Another cabinet, another printout. “Nope, no Lauren Teague. Doesn’t look as if she’s working here, Dr. Delaware. You’re sure the study was in psychology? Some of the other departments have behavioral science grants – sociology, biology?”
“I assumed psychology, but you could be right,” I said.
“Let me call over to the administration building, see what the central employee files turn up.” Glance at the wall clock. “Maybe I can catch someone.”
“I really appreciate this, Mary Lou.”
“Don’t even think about it,” she said, as she dialed. “I’m a mom.”
No job listing anywhere on campus. Mary Lou looked embarrassed – an honest person confronting a lie.
“But,” she said, “they do have her enrolled. Junior psych major, transferred from Santa Monica College. Tell you what – I’ll pull our copy of her transcript. I can’t give you her grades, but I will tell you which professors she took classes from. Maybe they know something.”
“I appreciate it.”
“Hey,” she said, “we’re not even close to even in the thank-you department… Okay, here we go: This past quarter she took a full load – four psych courses: Introductory Learning Theory with Professor Hall, Perception with Professor de Maartens, Developmental with Ronninger, Intro Social Psych with Dalby.”
“Gene Dalby?”
“Uh-huh.”
“We were classmates,” I said. “Didn’t know he switched from clinical practice to teaching Social.”
“He came on full-time a couple of years ago. Good guy, one of the less pompous ones. Even though he drives a Jag.” Her eyes rounded and she pretended to slap her wrist. “Forget I said that.” She began to return the transcript to the drawer.
“Lauren told her mother she got straight A’s.”
“Like I said, Dr. Delaware, grades are confidential.” Her eyes dropped to the paper. Tiny smile. “But if I was her mother I’d be proud. Smart girl like that, I’m sure there’s an explanation. Here, let me write those professors’ names down for you. Ronninger’s on sabbatical, but the others are teaching all year. By this time I doubt they’re in, but good luck.”
“Thanks.
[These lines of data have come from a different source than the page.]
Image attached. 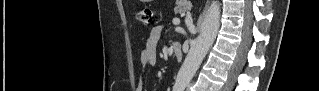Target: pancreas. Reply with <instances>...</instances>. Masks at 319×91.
<instances>
[{"instance_id":"1","label":"pancreas","mask_w":319,"mask_h":91,"mask_svg":"<svg viewBox=\"0 0 319 91\" xmlns=\"http://www.w3.org/2000/svg\"><path fill=\"white\" fill-rule=\"evenodd\" d=\"M188 10H189V5H183V4L177 3L176 9H175L176 12L183 13Z\"/></svg>"}]
</instances>
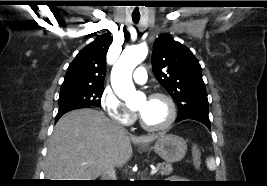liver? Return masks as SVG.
Here are the masks:
<instances>
[{
    "mask_svg": "<svg viewBox=\"0 0 267 186\" xmlns=\"http://www.w3.org/2000/svg\"><path fill=\"white\" fill-rule=\"evenodd\" d=\"M162 134L136 137L121 131L101 111L84 108L65 114L49 139L45 177L49 180H95L109 166L132 156L131 142L150 143Z\"/></svg>",
    "mask_w": 267,
    "mask_h": 186,
    "instance_id": "liver-1",
    "label": "liver"
}]
</instances>
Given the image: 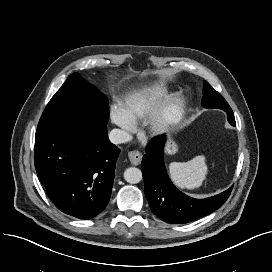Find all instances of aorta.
<instances>
[{"instance_id":"aorta-1","label":"aorta","mask_w":272,"mask_h":272,"mask_svg":"<svg viewBox=\"0 0 272 272\" xmlns=\"http://www.w3.org/2000/svg\"><path fill=\"white\" fill-rule=\"evenodd\" d=\"M124 179L130 184L139 183L142 180V172L136 167H129L124 172Z\"/></svg>"}]
</instances>
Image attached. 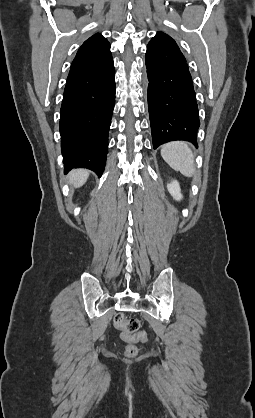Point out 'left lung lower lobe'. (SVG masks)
<instances>
[{
  "instance_id": "0a47b994",
  "label": "left lung lower lobe",
  "mask_w": 255,
  "mask_h": 418,
  "mask_svg": "<svg viewBox=\"0 0 255 418\" xmlns=\"http://www.w3.org/2000/svg\"><path fill=\"white\" fill-rule=\"evenodd\" d=\"M153 147L185 140L197 145L196 93L186 59L174 40L152 38L145 55Z\"/></svg>"
}]
</instances>
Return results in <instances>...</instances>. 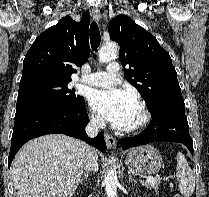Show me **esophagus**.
Listing matches in <instances>:
<instances>
[{
  "label": "esophagus",
  "instance_id": "obj_1",
  "mask_svg": "<svg viewBox=\"0 0 209 197\" xmlns=\"http://www.w3.org/2000/svg\"><path fill=\"white\" fill-rule=\"evenodd\" d=\"M92 16L97 21L101 19L100 10L98 7L92 8ZM104 137H105V142H106L108 149H113L116 147V139L113 136L106 133Z\"/></svg>",
  "mask_w": 209,
  "mask_h": 197
}]
</instances>
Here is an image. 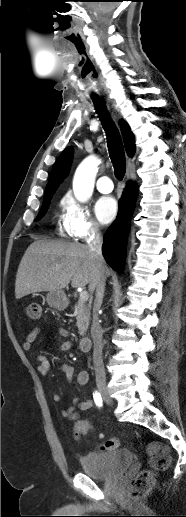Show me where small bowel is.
Segmentation results:
<instances>
[{"label": "small bowel", "mask_w": 186, "mask_h": 517, "mask_svg": "<svg viewBox=\"0 0 186 517\" xmlns=\"http://www.w3.org/2000/svg\"><path fill=\"white\" fill-rule=\"evenodd\" d=\"M41 331V328H35L27 335L22 344V347L25 351H29L31 349L33 342L36 340ZM58 334L61 337H66L68 335V332L64 329H59ZM71 348V342L65 341L58 345L57 350L65 352L69 351ZM36 361L38 364V372L42 375L47 374L50 369V363L46 356L38 355L36 357ZM58 369L65 375L68 382H72L75 379L78 385L83 386L86 385L89 381V372L87 370H81L75 375L74 368L69 364H60ZM52 398L55 402H59L61 400V395L59 393H54ZM73 404L74 406H71L63 410L62 415L70 420L75 421L74 431L77 430L78 436L84 435L92 429V425L88 421L79 420L78 415L79 412L89 410L92 407L93 403L90 399L80 400L77 398L73 400ZM75 406H77V409Z\"/></svg>", "instance_id": "1"}]
</instances>
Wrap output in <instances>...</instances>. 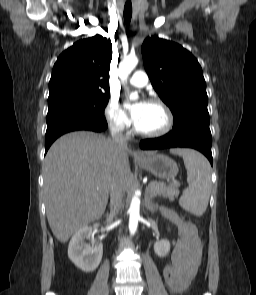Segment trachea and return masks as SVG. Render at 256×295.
I'll return each mask as SVG.
<instances>
[{
  "label": "trachea",
  "mask_w": 256,
  "mask_h": 295,
  "mask_svg": "<svg viewBox=\"0 0 256 295\" xmlns=\"http://www.w3.org/2000/svg\"><path fill=\"white\" fill-rule=\"evenodd\" d=\"M132 17V4L131 1H127L124 6V20L129 25Z\"/></svg>",
  "instance_id": "1"
}]
</instances>
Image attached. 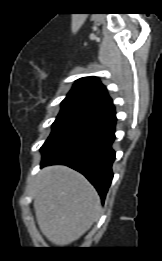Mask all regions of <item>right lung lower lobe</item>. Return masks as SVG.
Wrapping results in <instances>:
<instances>
[{"instance_id": "obj_1", "label": "right lung lower lobe", "mask_w": 162, "mask_h": 261, "mask_svg": "<svg viewBox=\"0 0 162 261\" xmlns=\"http://www.w3.org/2000/svg\"><path fill=\"white\" fill-rule=\"evenodd\" d=\"M115 107L110 104L65 126L41 148L42 166L62 164L82 173L104 202L112 182Z\"/></svg>"}]
</instances>
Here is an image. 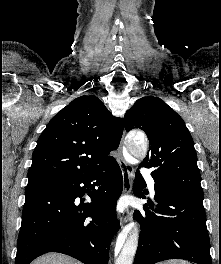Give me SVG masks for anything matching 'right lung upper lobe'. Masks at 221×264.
<instances>
[{"instance_id": "1", "label": "right lung upper lobe", "mask_w": 221, "mask_h": 264, "mask_svg": "<svg viewBox=\"0 0 221 264\" xmlns=\"http://www.w3.org/2000/svg\"><path fill=\"white\" fill-rule=\"evenodd\" d=\"M123 120L94 95L81 96L58 112L40 135L28 171L31 188L90 174L109 163L119 146Z\"/></svg>"}]
</instances>
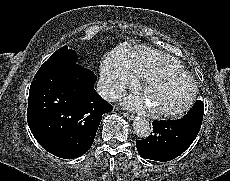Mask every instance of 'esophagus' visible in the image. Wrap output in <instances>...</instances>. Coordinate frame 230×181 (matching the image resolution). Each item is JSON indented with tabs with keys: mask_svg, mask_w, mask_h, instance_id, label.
<instances>
[{
	"mask_svg": "<svg viewBox=\"0 0 230 181\" xmlns=\"http://www.w3.org/2000/svg\"><path fill=\"white\" fill-rule=\"evenodd\" d=\"M123 115H124V117L127 118L128 120H133V118H134V116H133L131 113L127 112V111H124V112H123Z\"/></svg>",
	"mask_w": 230,
	"mask_h": 181,
	"instance_id": "1",
	"label": "esophagus"
}]
</instances>
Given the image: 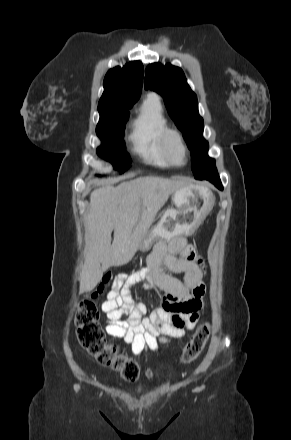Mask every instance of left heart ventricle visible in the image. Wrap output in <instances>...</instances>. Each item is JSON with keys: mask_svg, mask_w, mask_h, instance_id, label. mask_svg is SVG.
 Segmentation results:
<instances>
[{"mask_svg": "<svg viewBox=\"0 0 291 440\" xmlns=\"http://www.w3.org/2000/svg\"><path fill=\"white\" fill-rule=\"evenodd\" d=\"M173 155L177 160H181L182 158L181 151L175 144L173 145Z\"/></svg>", "mask_w": 291, "mask_h": 440, "instance_id": "left-heart-ventricle-1", "label": "left heart ventricle"}]
</instances>
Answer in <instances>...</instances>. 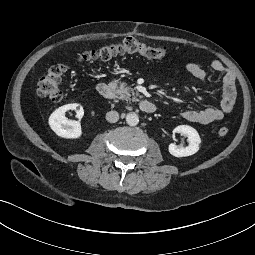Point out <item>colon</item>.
Wrapping results in <instances>:
<instances>
[{"mask_svg":"<svg viewBox=\"0 0 255 255\" xmlns=\"http://www.w3.org/2000/svg\"><path fill=\"white\" fill-rule=\"evenodd\" d=\"M124 53H138L149 59H162L166 55V48L164 46H151L135 38L127 37L116 44H107L95 50L84 52L77 59L80 62L107 60ZM66 71L67 66L65 64H57L43 74L36 86L38 96L54 102L60 101L63 96L61 82ZM228 132L229 129L226 126L218 129L220 136H225Z\"/></svg>","mask_w":255,"mask_h":255,"instance_id":"obj_1","label":"colon"}]
</instances>
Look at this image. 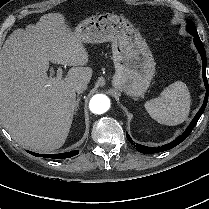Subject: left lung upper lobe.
Returning a JSON list of instances; mask_svg holds the SVG:
<instances>
[{"mask_svg": "<svg viewBox=\"0 0 209 209\" xmlns=\"http://www.w3.org/2000/svg\"><path fill=\"white\" fill-rule=\"evenodd\" d=\"M186 30L192 36L198 35V32L196 30V27H195L194 23L191 20H187Z\"/></svg>", "mask_w": 209, "mask_h": 209, "instance_id": "obj_1", "label": "left lung upper lobe"}]
</instances>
You’d make a good detective.”
“Me?” she said. “Never. I don’t like surprises.”
She locked up, and I walked her through the lobby, both our footsteps echoing on black terrazzo. When she was gone I strode back to the elevators and read the directory. Simon de Maartens’s office was on the fifth floor, Stephen Z. Hall’s and Gene R. Dalby’s on the sixth.
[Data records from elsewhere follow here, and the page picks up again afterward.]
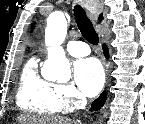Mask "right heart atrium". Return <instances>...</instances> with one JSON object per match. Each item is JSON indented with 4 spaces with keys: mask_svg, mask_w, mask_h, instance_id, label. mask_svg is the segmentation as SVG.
I'll list each match as a JSON object with an SVG mask.
<instances>
[{
    "mask_svg": "<svg viewBox=\"0 0 145 124\" xmlns=\"http://www.w3.org/2000/svg\"><path fill=\"white\" fill-rule=\"evenodd\" d=\"M82 96L72 85L59 84L56 87V102L62 112H70L83 103Z\"/></svg>",
    "mask_w": 145,
    "mask_h": 124,
    "instance_id": "obj_1",
    "label": "right heart atrium"
}]
</instances>
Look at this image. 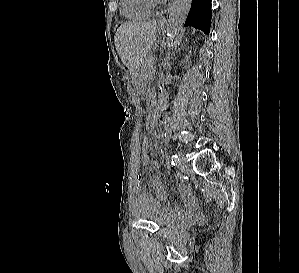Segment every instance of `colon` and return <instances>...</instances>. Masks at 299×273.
<instances>
[{"label": "colon", "instance_id": "5ec220e1", "mask_svg": "<svg viewBox=\"0 0 299 273\" xmlns=\"http://www.w3.org/2000/svg\"><path fill=\"white\" fill-rule=\"evenodd\" d=\"M149 144H150V142H149V137H148V136H144V137L142 138V148H148V147H149ZM197 219H198L199 221H203V220L205 219V216H204L203 214H201V213H198V214H197Z\"/></svg>", "mask_w": 299, "mask_h": 273}]
</instances>
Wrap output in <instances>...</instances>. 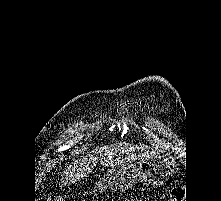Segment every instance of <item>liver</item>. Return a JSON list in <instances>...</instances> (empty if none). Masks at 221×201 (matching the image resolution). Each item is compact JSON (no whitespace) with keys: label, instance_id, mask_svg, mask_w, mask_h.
Here are the masks:
<instances>
[{"label":"liver","instance_id":"obj_1","mask_svg":"<svg viewBox=\"0 0 221 201\" xmlns=\"http://www.w3.org/2000/svg\"><path fill=\"white\" fill-rule=\"evenodd\" d=\"M153 154L147 147H138L127 143H118L87 152L83 157L69 165L65 171L63 185L76 182L91 172L100 162L105 167L131 163Z\"/></svg>","mask_w":221,"mask_h":201}]
</instances>
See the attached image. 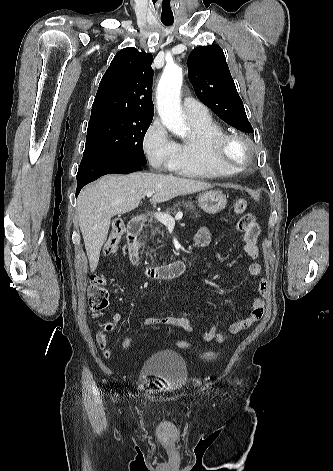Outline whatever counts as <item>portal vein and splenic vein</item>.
Listing matches in <instances>:
<instances>
[{
	"label": "portal vein and splenic vein",
	"mask_w": 333,
	"mask_h": 471,
	"mask_svg": "<svg viewBox=\"0 0 333 471\" xmlns=\"http://www.w3.org/2000/svg\"><path fill=\"white\" fill-rule=\"evenodd\" d=\"M153 191H149L146 193V196L147 197H151L153 195ZM155 218L157 220H159L162 224L166 225V226H171V225H174L175 224V220H180L182 217H183V213L182 212H178L175 216V218H173L172 216L168 215V214H165V213H155L154 214Z\"/></svg>",
	"instance_id": "1"
}]
</instances>
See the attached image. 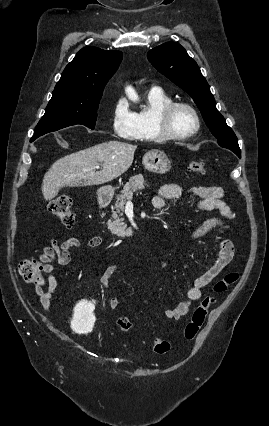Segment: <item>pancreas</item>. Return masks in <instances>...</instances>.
Masks as SVG:
<instances>
[{"instance_id": "1", "label": "pancreas", "mask_w": 269, "mask_h": 426, "mask_svg": "<svg viewBox=\"0 0 269 426\" xmlns=\"http://www.w3.org/2000/svg\"><path fill=\"white\" fill-rule=\"evenodd\" d=\"M146 182L143 175L133 176L128 183L125 184L121 194L116 198L114 204V210L112 211V219L108 222V229L112 234H115L119 237L131 236L133 234L132 229L127 227V224L124 222L122 216V211L124 210V205L128 200L133 198V194L139 190L145 188Z\"/></svg>"}]
</instances>
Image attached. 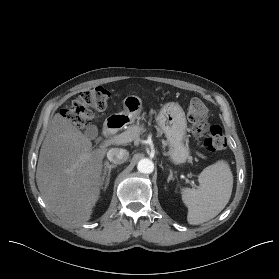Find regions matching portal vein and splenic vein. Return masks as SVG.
Segmentation results:
<instances>
[{"label":"portal vein and splenic vein","mask_w":279,"mask_h":279,"mask_svg":"<svg viewBox=\"0 0 279 279\" xmlns=\"http://www.w3.org/2000/svg\"><path fill=\"white\" fill-rule=\"evenodd\" d=\"M133 140H134V138L129 132H123V133L115 136L111 140L105 141L104 145H108L110 143L123 144V143L131 142ZM196 153L198 156H200V153H198V152H196Z\"/></svg>","instance_id":"portal-vein-and-splenic-vein-1"}]
</instances>
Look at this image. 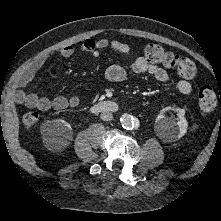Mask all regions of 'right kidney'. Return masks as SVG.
<instances>
[{
    "label": "right kidney",
    "instance_id": "right-kidney-1",
    "mask_svg": "<svg viewBox=\"0 0 221 221\" xmlns=\"http://www.w3.org/2000/svg\"><path fill=\"white\" fill-rule=\"evenodd\" d=\"M41 134L45 143L51 148L61 149L72 139V128L62 119L46 121L41 126Z\"/></svg>",
    "mask_w": 221,
    "mask_h": 221
}]
</instances>
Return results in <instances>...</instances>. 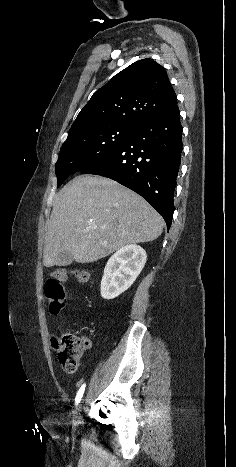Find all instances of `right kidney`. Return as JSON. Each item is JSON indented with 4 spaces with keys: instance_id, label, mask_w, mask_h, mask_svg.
<instances>
[{
    "instance_id": "obj_1",
    "label": "right kidney",
    "mask_w": 236,
    "mask_h": 467,
    "mask_svg": "<svg viewBox=\"0 0 236 467\" xmlns=\"http://www.w3.org/2000/svg\"><path fill=\"white\" fill-rule=\"evenodd\" d=\"M146 252L132 244L113 254L104 269L101 281V296L114 299L126 291L136 280L146 263Z\"/></svg>"
}]
</instances>
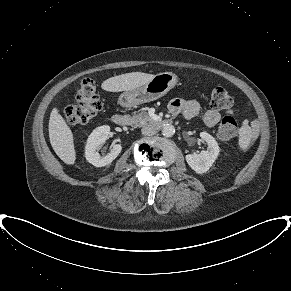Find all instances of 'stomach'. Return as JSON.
<instances>
[{
	"instance_id": "0dacf381",
	"label": "stomach",
	"mask_w": 291,
	"mask_h": 291,
	"mask_svg": "<svg viewBox=\"0 0 291 291\" xmlns=\"http://www.w3.org/2000/svg\"><path fill=\"white\" fill-rule=\"evenodd\" d=\"M177 83V75L164 72L155 75L148 83L136 89L123 92L118 99L122 107L131 108L136 105L156 100L167 94Z\"/></svg>"
}]
</instances>
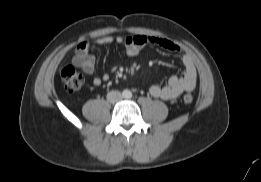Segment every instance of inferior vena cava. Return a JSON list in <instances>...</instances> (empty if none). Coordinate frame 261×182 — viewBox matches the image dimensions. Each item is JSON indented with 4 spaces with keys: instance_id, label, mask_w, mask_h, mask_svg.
Returning a JSON list of instances; mask_svg holds the SVG:
<instances>
[{
    "instance_id": "1",
    "label": "inferior vena cava",
    "mask_w": 261,
    "mask_h": 182,
    "mask_svg": "<svg viewBox=\"0 0 261 182\" xmlns=\"http://www.w3.org/2000/svg\"><path fill=\"white\" fill-rule=\"evenodd\" d=\"M122 99V95L119 91H111L107 94V100L111 103H116Z\"/></svg>"
}]
</instances>
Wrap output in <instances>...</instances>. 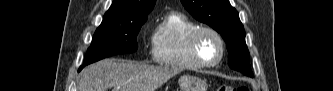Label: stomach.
<instances>
[{"label":"stomach","mask_w":333,"mask_h":91,"mask_svg":"<svg viewBox=\"0 0 333 91\" xmlns=\"http://www.w3.org/2000/svg\"><path fill=\"white\" fill-rule=\"evenodd\" d=\"M181 91H206V81L191 75L181 76L178 80Z\"/></svg>","instance_id":"stomach-1"}]
</instances>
I pushed the button and waited and thought about Lauren’s lie to Andrew Salander. No research job. Probably covering for her real employment. Stripping, hooking, both. Resuming her old ways. Or she’d never stopped.
Runway modeling. Another lie? Or maybe gigs at the Fashion Mart were just another way to cash in on her looks.
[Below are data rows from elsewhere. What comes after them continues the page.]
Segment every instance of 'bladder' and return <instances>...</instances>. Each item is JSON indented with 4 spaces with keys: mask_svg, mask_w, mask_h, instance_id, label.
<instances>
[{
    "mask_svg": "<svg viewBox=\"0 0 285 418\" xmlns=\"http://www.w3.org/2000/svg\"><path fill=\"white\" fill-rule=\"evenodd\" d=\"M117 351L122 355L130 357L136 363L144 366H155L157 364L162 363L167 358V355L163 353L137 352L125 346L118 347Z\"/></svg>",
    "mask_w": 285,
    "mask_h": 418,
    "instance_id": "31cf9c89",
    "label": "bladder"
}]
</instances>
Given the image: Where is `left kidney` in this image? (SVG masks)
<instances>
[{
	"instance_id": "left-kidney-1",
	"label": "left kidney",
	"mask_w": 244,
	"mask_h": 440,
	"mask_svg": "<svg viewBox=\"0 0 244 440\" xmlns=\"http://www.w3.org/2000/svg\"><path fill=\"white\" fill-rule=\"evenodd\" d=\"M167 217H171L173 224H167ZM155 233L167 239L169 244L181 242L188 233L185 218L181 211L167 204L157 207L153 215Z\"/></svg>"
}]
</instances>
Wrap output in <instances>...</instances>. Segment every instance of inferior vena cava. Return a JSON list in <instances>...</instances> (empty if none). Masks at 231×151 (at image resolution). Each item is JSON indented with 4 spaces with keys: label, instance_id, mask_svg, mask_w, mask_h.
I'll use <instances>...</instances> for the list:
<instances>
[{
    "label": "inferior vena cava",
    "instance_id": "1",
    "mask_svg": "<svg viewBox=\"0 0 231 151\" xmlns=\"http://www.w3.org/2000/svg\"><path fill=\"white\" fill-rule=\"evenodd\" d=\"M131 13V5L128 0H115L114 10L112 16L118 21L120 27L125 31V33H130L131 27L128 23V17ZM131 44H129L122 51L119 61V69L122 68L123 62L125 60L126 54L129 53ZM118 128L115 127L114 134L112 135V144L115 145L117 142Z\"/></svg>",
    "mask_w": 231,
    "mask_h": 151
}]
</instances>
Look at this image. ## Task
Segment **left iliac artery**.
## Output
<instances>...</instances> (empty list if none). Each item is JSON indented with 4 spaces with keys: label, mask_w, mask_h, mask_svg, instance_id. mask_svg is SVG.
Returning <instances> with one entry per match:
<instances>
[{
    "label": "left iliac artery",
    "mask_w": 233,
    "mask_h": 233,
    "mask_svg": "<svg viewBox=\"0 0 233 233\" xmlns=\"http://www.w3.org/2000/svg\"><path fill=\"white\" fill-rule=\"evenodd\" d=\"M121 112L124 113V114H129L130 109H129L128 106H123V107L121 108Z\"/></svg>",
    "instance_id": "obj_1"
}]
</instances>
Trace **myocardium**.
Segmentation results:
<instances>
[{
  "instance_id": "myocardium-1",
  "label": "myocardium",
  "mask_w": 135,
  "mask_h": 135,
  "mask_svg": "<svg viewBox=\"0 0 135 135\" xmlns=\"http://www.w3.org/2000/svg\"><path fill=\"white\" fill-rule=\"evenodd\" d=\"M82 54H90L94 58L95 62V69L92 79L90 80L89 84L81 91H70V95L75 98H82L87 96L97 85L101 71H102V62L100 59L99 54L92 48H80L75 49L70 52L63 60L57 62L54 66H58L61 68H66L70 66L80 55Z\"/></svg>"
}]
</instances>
Smart kid, but enrollment in college and good grades weren’t contradictory to plying the flesh trade. Back when Lauren had worked for Gretchen Stengel, the Westside Madam had employed several college girls. Beautiful young women making easy money – big money. Someone able to compartmentalize and rationalize would find the logic unassailable: Why give up five-hundred-dollar tricks for a six-buck-an-hour part-time bottle-washing gig without benefits?